__WORK REQUIRED__
An acceptable response holds only the line containing "Albo ufficiale" and every line after it to the end of the records, each reproduced exactly.

__SUPPLIED RECORDS__
= Beginning of Section =

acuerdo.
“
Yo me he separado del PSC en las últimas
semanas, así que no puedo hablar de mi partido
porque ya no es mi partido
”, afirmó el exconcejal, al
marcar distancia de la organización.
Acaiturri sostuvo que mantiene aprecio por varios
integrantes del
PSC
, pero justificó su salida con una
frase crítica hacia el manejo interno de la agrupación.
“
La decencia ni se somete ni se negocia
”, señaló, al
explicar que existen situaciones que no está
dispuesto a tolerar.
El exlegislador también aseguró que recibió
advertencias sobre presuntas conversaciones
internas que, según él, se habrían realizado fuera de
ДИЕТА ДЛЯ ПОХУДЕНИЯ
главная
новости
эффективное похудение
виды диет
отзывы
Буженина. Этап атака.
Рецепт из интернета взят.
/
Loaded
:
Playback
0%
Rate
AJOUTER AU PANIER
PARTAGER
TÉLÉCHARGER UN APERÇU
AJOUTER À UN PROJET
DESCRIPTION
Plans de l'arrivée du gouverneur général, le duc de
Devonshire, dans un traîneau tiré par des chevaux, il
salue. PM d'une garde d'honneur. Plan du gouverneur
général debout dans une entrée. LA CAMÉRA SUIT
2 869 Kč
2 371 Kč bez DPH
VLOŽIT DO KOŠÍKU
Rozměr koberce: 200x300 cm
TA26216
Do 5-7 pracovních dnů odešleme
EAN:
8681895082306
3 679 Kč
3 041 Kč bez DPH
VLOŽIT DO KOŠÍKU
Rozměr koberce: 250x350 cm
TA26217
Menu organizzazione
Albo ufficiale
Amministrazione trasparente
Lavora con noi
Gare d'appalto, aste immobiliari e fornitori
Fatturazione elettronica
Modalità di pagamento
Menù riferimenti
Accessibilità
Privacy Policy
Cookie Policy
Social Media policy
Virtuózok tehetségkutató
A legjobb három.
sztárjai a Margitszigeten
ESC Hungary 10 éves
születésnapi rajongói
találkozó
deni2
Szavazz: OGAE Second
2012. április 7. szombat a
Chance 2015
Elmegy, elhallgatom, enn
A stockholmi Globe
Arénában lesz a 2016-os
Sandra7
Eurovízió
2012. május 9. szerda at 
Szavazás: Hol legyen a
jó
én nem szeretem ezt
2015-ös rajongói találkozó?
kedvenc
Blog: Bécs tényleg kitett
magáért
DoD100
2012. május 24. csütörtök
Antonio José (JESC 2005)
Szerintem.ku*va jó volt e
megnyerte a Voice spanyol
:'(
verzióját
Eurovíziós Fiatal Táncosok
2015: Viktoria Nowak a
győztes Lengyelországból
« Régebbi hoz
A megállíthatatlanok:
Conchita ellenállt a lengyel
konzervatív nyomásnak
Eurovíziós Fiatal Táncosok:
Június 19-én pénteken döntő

= End of Section =

__COMPLETED TASK__
Albo ufficiale
Amministrazione trasparente
Lavora con noi
Gare d'appalto, aste immobiliari e fornitori
Fatturazione elettronica
Modalità di pagamento
Menù riferimenti
Accessibilità
Privacy Policy
Cookie Policy
Social Media policy
Virtuózok tehetségkutató
A legjobb három.
sztárjai a Margitszigeten
ESC Hungary 10 éves
születésnapi rajongói
találkozó
deni2
Szavazz: OGAE Second
2012. április 7. szombat a
Chance 2015
Elmegy, elhallgatom, enn
A stockholmi Globe
Arénában lesz a 2016-os
Sandra7
Eurovízió
2012. május 9. szerda at 
Szavazás: Hol legyen a
jó
én nem szeretem ezt
2015-ös rajongói találkozó?
kedvenc
Blog: Bécs tényleg kitett
magáért
DoD100
2012. május 24. csütörtök
Antonio José (JESC 2005)
Szerintem.ku*va jó volt e
megnyerte a Voice spanyol
:'(
verzióját
Eurovíziós Fiatal Táncosok
2015: Viktoria Nowak a
győztes Lengyelországból
« Régebbi hoz
A megállíthatatlanok:
Conchita ellenállt a lengyel
konzervatív nyomásnak
Eurovíziós Fiatal Táncosok:
Június 19-én pénteken döntő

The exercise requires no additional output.